L’institution financière, officiellement établie à Montréal, mais dirigée à partir de Toronto, devra toutefois trouver un acquéreur et la partie n’est pas gagnée, croit l’analyste de la Banque Scotia, Meny Grauman. «Même s’il y a un potentiel haussier pour l’action si une entente est conclue, nous ne sommes pas sûrs que ce soit possible.»

Il met en doute l’attrait stratégique d’une acquisition pour les six grandes banques du pays. «Nous croyons que la valeur stratégique de ses activités est limitée, car nous croyons que le risque de rétention de la clientèle est élevé, particulièrement au Québec.»

L’analyste de Financière Banque Nationale, Gabriel Dechaine, croit au contraire que les actifs de la Laurentienne vont susciter l’intérêt des grandes banques. Il note que les synergies pourraient être «considérables» avec des économies d’échelles puisque les coûts de la Laurentienne sont plus élevés que ses pairs.

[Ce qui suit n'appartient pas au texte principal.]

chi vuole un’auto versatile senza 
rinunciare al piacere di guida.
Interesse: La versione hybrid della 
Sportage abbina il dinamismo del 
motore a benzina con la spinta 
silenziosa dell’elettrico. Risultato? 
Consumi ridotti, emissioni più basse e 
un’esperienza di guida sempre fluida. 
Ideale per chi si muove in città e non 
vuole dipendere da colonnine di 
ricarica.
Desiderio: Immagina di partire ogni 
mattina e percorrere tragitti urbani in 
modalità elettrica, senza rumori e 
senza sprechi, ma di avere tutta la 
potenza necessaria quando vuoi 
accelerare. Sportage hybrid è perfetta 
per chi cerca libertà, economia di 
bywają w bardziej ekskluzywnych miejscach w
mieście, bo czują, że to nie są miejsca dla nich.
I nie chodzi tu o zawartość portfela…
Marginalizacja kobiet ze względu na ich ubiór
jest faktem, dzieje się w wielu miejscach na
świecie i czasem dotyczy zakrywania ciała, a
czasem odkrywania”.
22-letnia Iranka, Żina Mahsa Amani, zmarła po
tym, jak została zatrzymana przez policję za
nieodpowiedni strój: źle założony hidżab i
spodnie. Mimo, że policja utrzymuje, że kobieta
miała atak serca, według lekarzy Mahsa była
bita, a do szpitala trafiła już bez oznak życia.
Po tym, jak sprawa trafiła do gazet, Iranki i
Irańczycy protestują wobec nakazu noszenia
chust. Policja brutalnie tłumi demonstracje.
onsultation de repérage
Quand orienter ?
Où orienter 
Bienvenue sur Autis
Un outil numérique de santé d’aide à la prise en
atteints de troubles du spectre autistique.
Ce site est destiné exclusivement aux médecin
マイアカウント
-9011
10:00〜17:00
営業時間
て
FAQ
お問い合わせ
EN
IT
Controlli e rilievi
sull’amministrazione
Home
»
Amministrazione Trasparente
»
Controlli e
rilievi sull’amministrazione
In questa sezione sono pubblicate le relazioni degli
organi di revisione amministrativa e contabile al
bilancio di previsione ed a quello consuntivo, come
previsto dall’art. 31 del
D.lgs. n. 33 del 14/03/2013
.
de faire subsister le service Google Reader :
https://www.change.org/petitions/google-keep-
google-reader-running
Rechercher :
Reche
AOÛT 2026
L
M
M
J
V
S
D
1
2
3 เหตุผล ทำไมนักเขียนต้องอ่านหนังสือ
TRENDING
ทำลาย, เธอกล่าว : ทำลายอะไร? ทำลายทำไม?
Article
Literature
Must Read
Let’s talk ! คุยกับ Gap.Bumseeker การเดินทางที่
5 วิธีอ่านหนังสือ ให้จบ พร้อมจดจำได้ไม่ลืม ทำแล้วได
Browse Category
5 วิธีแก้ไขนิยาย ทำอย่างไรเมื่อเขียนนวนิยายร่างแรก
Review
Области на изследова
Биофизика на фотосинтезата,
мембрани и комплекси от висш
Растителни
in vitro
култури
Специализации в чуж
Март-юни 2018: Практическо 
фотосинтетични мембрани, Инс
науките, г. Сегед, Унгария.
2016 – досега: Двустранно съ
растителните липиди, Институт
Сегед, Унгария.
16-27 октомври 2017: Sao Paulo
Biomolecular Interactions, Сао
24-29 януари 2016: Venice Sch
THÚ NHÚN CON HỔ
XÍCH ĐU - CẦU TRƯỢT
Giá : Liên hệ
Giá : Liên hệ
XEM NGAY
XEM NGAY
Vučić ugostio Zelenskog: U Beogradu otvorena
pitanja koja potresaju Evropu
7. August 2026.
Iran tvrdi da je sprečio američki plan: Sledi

Si les synergies sont intéressantes, M. Dechaine trouve, lui aussi, que l’attrait stratégique d’une transaction est limité. «Elle n’a pas de base solide de déposants, elle est plus exposée aux prêts dans l’immobilier commercial et ses prêts aux particuliers ont stagné depuis quelques années pour ne nommer que quelques enjeux.»

«Ironiquement, les raisons qui font en sorte que la banque pourrait être vendue sont les mêmes qui font en sorte que la croissance à long terme est limitée.»

L’action de la Laurentienne bondit de 9,48 $, ou 28,27%, à 43,02 $ à la Bourse de Toronto en avant−midi.